Exercise
Each line in the data holding "prednost" should be listed.

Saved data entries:
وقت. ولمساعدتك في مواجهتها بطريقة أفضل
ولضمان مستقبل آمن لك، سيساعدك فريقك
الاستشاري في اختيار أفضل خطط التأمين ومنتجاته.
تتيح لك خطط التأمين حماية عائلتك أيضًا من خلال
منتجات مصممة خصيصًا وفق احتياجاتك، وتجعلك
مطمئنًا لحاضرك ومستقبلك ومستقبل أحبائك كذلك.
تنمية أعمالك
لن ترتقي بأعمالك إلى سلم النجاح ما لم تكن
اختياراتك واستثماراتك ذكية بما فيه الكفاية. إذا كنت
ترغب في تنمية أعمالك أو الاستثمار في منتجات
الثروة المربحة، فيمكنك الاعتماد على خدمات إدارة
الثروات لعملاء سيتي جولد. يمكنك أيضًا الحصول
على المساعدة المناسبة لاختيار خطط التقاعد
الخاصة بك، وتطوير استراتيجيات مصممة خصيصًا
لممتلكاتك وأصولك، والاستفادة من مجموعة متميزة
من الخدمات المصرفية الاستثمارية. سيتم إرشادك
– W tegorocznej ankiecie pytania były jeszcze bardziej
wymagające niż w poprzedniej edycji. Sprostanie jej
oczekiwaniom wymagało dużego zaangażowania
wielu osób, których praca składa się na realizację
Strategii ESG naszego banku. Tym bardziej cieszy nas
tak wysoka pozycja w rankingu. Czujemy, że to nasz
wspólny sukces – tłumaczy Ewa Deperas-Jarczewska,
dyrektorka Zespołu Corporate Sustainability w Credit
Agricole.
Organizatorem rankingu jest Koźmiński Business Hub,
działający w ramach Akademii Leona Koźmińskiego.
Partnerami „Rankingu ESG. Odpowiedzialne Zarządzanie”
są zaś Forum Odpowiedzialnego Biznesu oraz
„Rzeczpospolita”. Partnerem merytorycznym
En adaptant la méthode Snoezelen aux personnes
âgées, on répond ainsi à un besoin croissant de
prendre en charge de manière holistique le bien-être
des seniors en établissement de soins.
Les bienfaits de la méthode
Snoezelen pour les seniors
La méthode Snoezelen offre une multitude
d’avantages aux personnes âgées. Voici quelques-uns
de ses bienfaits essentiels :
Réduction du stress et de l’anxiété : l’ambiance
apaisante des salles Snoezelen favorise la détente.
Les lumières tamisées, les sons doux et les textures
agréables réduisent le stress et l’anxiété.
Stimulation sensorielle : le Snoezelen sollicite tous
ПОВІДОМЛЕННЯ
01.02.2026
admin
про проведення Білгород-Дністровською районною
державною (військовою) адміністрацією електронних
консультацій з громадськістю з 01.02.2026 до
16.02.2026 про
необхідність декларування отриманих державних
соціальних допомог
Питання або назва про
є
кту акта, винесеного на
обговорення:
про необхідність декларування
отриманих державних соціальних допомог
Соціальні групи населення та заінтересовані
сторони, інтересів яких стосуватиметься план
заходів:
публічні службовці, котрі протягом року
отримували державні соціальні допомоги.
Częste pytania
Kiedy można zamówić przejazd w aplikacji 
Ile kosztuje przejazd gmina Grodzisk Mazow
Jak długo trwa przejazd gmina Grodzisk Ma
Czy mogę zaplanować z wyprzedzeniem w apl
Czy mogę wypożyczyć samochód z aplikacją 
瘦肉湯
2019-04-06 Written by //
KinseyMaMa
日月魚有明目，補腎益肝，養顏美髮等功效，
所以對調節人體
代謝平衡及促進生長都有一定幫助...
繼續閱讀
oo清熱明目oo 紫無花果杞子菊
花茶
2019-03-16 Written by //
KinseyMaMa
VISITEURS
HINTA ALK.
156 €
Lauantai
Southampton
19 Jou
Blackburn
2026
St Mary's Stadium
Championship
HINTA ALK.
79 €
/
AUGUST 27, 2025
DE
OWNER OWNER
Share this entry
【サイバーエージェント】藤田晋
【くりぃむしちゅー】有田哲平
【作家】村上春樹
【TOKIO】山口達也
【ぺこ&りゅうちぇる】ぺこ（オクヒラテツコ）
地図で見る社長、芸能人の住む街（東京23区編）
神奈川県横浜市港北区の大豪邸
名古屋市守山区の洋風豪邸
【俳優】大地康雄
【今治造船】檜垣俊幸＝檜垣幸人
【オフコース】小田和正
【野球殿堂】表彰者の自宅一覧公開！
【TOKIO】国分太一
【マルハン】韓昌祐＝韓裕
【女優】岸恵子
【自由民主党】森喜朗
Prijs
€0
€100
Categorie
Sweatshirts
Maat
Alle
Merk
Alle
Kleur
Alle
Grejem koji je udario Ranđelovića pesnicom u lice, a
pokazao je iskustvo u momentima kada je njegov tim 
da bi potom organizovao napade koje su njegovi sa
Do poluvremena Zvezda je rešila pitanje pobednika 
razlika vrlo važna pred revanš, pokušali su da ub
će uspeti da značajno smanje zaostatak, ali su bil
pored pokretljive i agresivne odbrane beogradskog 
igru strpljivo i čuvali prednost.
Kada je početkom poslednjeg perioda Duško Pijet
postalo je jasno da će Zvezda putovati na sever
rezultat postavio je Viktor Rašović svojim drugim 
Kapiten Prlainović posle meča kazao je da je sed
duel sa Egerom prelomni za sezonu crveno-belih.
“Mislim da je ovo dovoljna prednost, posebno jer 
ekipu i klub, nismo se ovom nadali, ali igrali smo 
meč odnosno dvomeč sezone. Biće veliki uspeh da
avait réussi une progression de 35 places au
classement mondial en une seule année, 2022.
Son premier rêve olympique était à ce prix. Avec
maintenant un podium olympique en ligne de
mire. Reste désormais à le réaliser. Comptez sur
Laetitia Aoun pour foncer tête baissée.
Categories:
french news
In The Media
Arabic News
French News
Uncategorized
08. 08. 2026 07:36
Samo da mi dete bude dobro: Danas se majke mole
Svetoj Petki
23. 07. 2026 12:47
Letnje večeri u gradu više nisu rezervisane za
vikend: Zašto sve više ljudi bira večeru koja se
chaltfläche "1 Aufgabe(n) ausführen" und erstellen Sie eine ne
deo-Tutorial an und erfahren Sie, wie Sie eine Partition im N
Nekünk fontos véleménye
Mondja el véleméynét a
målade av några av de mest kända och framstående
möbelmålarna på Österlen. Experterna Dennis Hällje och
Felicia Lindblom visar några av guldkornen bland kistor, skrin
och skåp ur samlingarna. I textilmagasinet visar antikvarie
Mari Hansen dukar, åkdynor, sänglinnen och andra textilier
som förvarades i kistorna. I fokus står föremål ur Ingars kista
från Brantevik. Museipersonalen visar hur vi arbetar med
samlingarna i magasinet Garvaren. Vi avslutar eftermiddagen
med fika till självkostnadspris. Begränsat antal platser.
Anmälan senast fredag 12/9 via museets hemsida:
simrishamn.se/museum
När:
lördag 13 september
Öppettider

Reply to the task
igru strpljivo i čuvali prednost.
“Mislim da je ovo dovoljna prednost, posebno jer 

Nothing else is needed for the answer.